**Work to complete:**
Copy out all lines of the records in which the word "Networks" appears.

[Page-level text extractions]
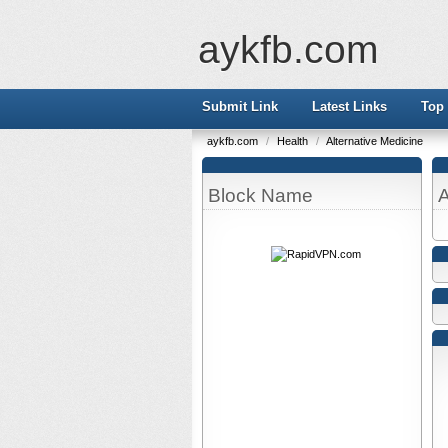
aykfb.com
Submit Link
Latest Links
Top 
aykfb.com
/
Health
/
Alternative Medicine
Block Name
A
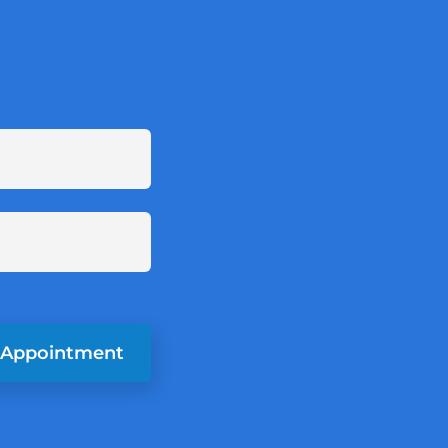
 Appointment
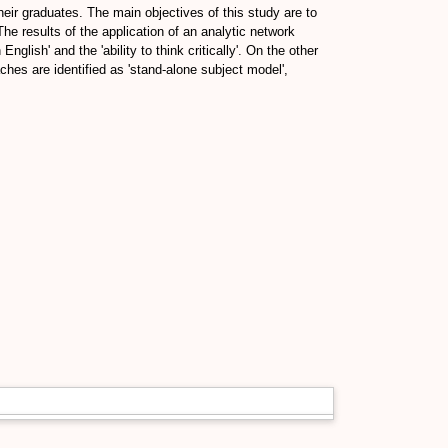
their graduates. The main objectives of this study are to
he results of the application of an analytic network
English' and the 'ability to think critically'. On the other
ches are identified as 'stand-alone subject model',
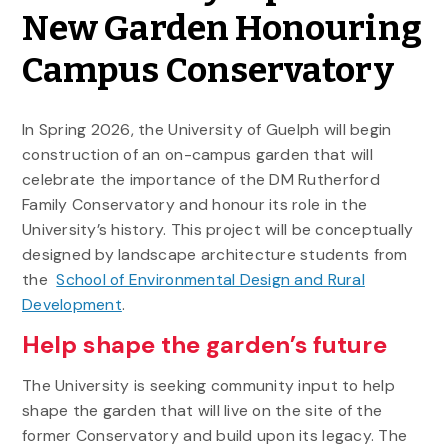
New Garden Honouring
Campus Conservatory
In Spring 2026, the University of Guelph will begin
construction of an on-campus garden that will
celebrate the importance of the DM Rutherford
Family Conservatory and honour its role in the
University’s history. This project will be conceptually
designed by landscape architecture students from
the
School of Environmental Design and Rural
Development
.
Help shape the garden’s future
The University is seeking community input to help
shape the garden that will live on the site of the
former Conservatory and build upon its legacy. The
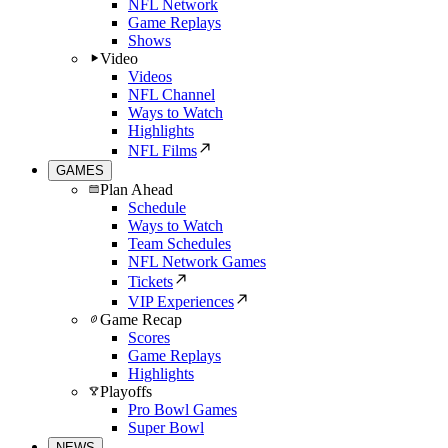
NFL Network
Game Replays
Shows
Video
Videos
NFL Channel
Ways to Watch
Highlights
NFL Films
GAMES
Plan Ahead
Schedule
Ways to Watch
Team Schedules
NFL Network Games
Tickets
VIP Experiences
Game Recap
Scores
Game Replays
Highlights
Playoffs
Pro Bowl Games
Super Bowl
NEWS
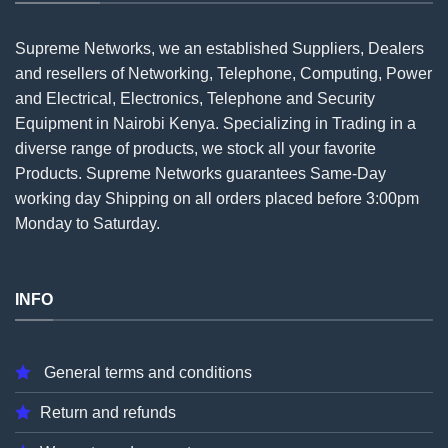
Supreme Networks, we an established
Suppliers
, Dealers
and resellers of Networking, Telephone, Computing, Power
and Electrical, Electronics, Telephone and Security
Equipment in Nairobi Kenya. Specializing in Trading in a
diverse range of products, we stock all your favorite
Products. Supreme Networks guarantees Same-Day
working day Shipping on all
orders
placed before 3:00pm
Monday to Saturday.
INFO
General terms and conditions
Return and refunds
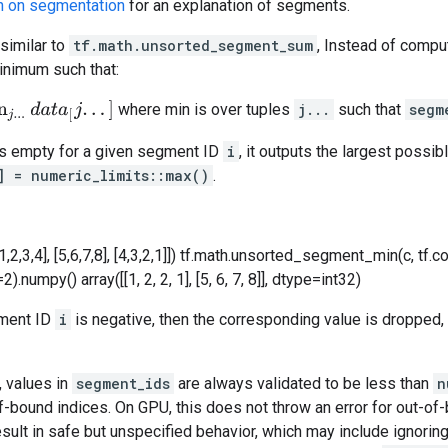
n on segmentation
for an explanation of segments.
 similar to
tf.math.unsorted_segment_sum
, Instead of compu
nimum such that:
t
a
[
j
.
.
.
]
where min is over tuples
j...
such that
segm
is empty for a given segment ID
i
, it outputs the largest possib
] = numeric_limits
::max()
.
1,2,3,4], [5,6,7,8], [4,3,2,1]]) tf.math.unsorted_segment_min(c, tf.con
umpy() array([[1, 2, 2, 1], [5, 6, 7, 8]], dtype=int32)
gment ID
i
is negative, then the corresponding value is dropped, 
, values in
segment_ids
are always validated to be less than
n
f-bound indices. On GPU, this does not throw an error for out-of-
sult in safe but unspecified behavior, which may include ignorin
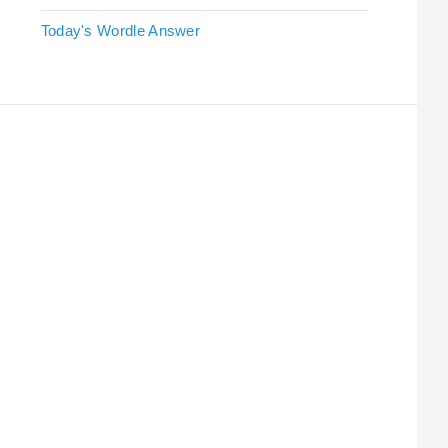
Today's Wordle Answer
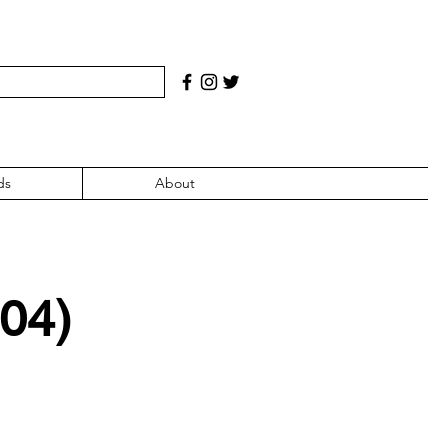
ds
About
004)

**Response:**
Supreme Networks, we an established
Products. Supreme Networks guarantees Same-Day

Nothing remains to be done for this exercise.